Album Review: Dirty Projectors – Bitte Orca




    Over the past few years, I’ve known the album I’d call the best of the year the first time I heard it. Last year it was Man Man’s Rabbit Habits. 2007 resulted in Tears of the Valedictorian by Frog Eyes, and Joanna Newsom’s Ys hooked me the year before that. This year, it’s the Dirty ProjectorsBitte Orca, featuring Amber Coffman and Angel Deradoorian. From its sharp cover to the very last note, the record never hits a dull moment.

    Opening track “Cannibal Resource” kicks off with the trademarked loopy guitar, which frontman Dave Longstreth has fueled his career with. The guitar slinks around lithely before the rest of the band kicks in, complete with another Projectors trademark: lilting, wordless, catapulting backing vocals, belted out by bassist/keyboardist Deradoorian and guitarist Coffman.

    The opening line of “Temecula Sunrise” suggests California expanses, as opposed to the band’s Manhattan home: “I live in a new construction home, I live on the strip behind the dealership, yeah”. But that’s always been Longstreth’s lyrical M.O. Instead of cramped, claustrophobic city-scapes, his mind’s out in the bright, golden outdoors. The concept album Getty Address is largely set on the outskirts of society. Multiple songs in the band’s catalogue reference beaches, cliffs and finches.

    Longstreth’s voice climbs through the song like one of his beloved finches, soaring, catching air and following it majestically. Two tracks later, though, another vocalist comes to the fore. “Stillness is the Move” features Amber Coffman on lead vocals, the first pure lead she’s been given as a member of the group. For years, Longstreth has mentioned his appreciation of Mariah Carey, but this is the first song that whole-heartedly seems inspired by her. The staccato, trilled guitar line and radio-ready drum beat set up perfectly for Coffman, as her serenely confident vocals prove an amazing counterpoint to Longstreth’s howl. The track wouldn’t seem out of place on modern R&B radio, and I mean that in the best possible way.

    What’s less fair than two astounding vocalists putting in time for one group? Three astounding vocalists working for the same group. Angel Deradoorian (who will release her debut solo EP “Mind Raft” on May 5, the same day as “Stillness” is released as the first single from Bitte Orca) takes the lead on “Two Doves”, a melancholy track that includes an orchestra backing a swift, finger picked guitar line. However, much like Coffman’s lead, this song can be looked at as Deradoorian’s introduction to the limelight. Her rich, full vocals perfectly balance with the string section, the lyrics of a failing relationship deep and haunting.

    The album title, while I still have no idea of its meaning, blasts into focus in the middle of “Useful Chamber”. The guitars suddenly grunge and speed up, as a doubled, distorted track of Longstreth’s vocals repeats the title back and forth.

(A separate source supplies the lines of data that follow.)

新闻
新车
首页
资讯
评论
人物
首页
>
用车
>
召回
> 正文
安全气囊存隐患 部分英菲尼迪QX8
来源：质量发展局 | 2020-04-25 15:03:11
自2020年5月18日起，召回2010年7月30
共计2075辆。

    Where a lot of albums would begin to lose steam after such a stellar start, Bitte Orca only charges forward. Another pop-friendly drumbeat opens “No Intention”, complete with handclaps. This, paired with the three vocalists’ swooping in unison, and a compact, stumbling guitar line create a truly strong atmosphere that should win over listeners who weren’t sold on the sprawling, scattered songs Longstreth had been making for years. “You represent something unreal,” Longstreth howls, “but is that what you meant?” As usual, his voice is full, and his confusion is heartfelt, sincere and moving.

    While his previous albums had their share of beautiful moments and impressive pieces, this album represents a developed strength in compact songwriting, an ability that should appeal to a bigger audience.“Remade Horizon”, one of the best tracks I’ve heard this year, is a perfect example of this. The quick, trippy guitar & vocal lines, the majestic howl of Longstreth’s melody, backed by Coffman and Deradoorian’s swoon-worthy vocals, the entrancing call-and-response chorus; it all adds up in a sublimely unusual and unusually sublime tune that should be a huge hit.

    In the end, I’d be shocked if there were a better album to come out this year, unless it was the other album the Projectors have promised to release.